Long were the nights when my days once revolved around Luke Castellan.

He had promised that we'd always be family. You promised. I should have known.

At age twelve, too thin and too lanky in my orange camp t-shirt, my dagger still too big for me, I would smooth my curls back to no avail—between sweating in the training yard and the humidity during the summers at Camp Half-Blood, my appearance could hardly be improved by any last-minute preening on my part. Luke, son of Hermes, would walk past, but I might as well have been wearing my invisible cap for all the notice of he took of me. Grover would shuffle his hooves nervously, and Percy would watch from the corner of his eye, choosing for once in his life to be perceptive at this moment. Maybe it was me and my blind optimism to blame, but when Luke had said that we'd be like family, when he promised… I had believed him. But the crushing blow had come all the same at the end of that summer, and Luke's status as a double agent had betrayed me three times over; once as a half-blood, another as the member of our family, and lastly as the girl who loved him. Don't you think I was too young to be messed with, to be played by your dark twisted games when I loved you so?

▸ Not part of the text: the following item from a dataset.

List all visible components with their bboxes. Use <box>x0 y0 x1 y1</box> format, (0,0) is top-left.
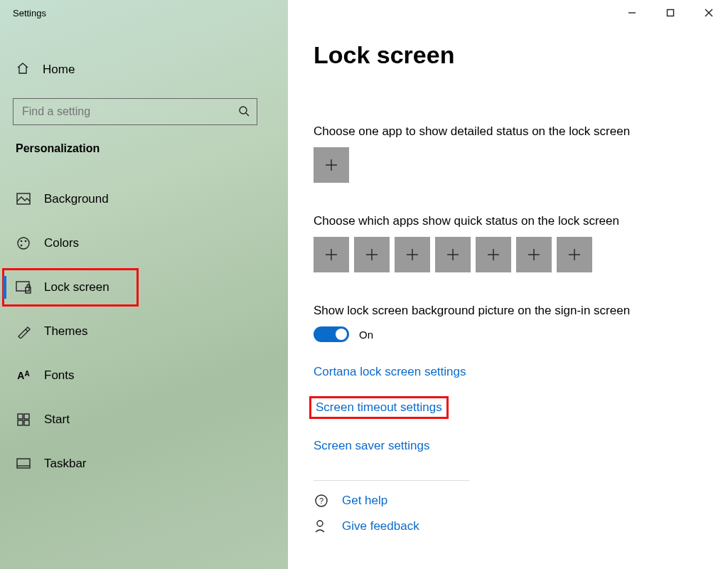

At thirteen I defended him. I defended Luke as he actively worked to destroy everything that we had held dear all those years, where our family had found its home. I should have known. Despite the multiple attempts on my life— not to mention my friends' lives—I justified his actions, over and over. Sailing toward the siren's and their haunting song, jump jump jump, I saw his face over and over. Like family, like family, like family. You are my family, Annabeth. I thought I could get him back, I thought that he would return to me. My tired lifeless eyes looked into his in the mist of seawater and siren song, and I let him run me dry again. Percy says he can go to hell, as far as he's concerned, Grover whispered to me late one night after returning to camp that summer. Percy doesn't know Luke like we do. Like I do, I replied, as confidently as I could sound. I look back in regret that I didn't run as fast as I could.

When I was fourteen, I took Luke's place on Mount Tam. I took the sky from him, literally lifting the weight of the world off of his back, his pleas tearing away at every piece of my heart. Two palms up, unsurmountable pain, crushing me, crushing my body, Atlas' burden resting on the shoulders of a teenage girl barely strong enough to swing a full sword. I looked up to see Luke's back, walking away. To give love, and then take it away? I was a pawn to him, living in his chess game, a thing to be bargained and sacrificed and used. He was an expert at sorry and keeping lines blurry, a master of manipulation, so clever and cunning with his deceit that even the daughter of Athena could not outsmart him in time. Artemis took the sky from me, Luke tied my hands behind my back, and I was so angry with myself that I was surprised again by Luke's betrayal. And then… Percy took the sky from Artemis, no questions asked. He can barely hold it any better than I can, but his face is that of a hero, a solider prepared to take on his challenge. Luke's face is shrouded in shadows, dark and empty; Percy's shines like fireworks.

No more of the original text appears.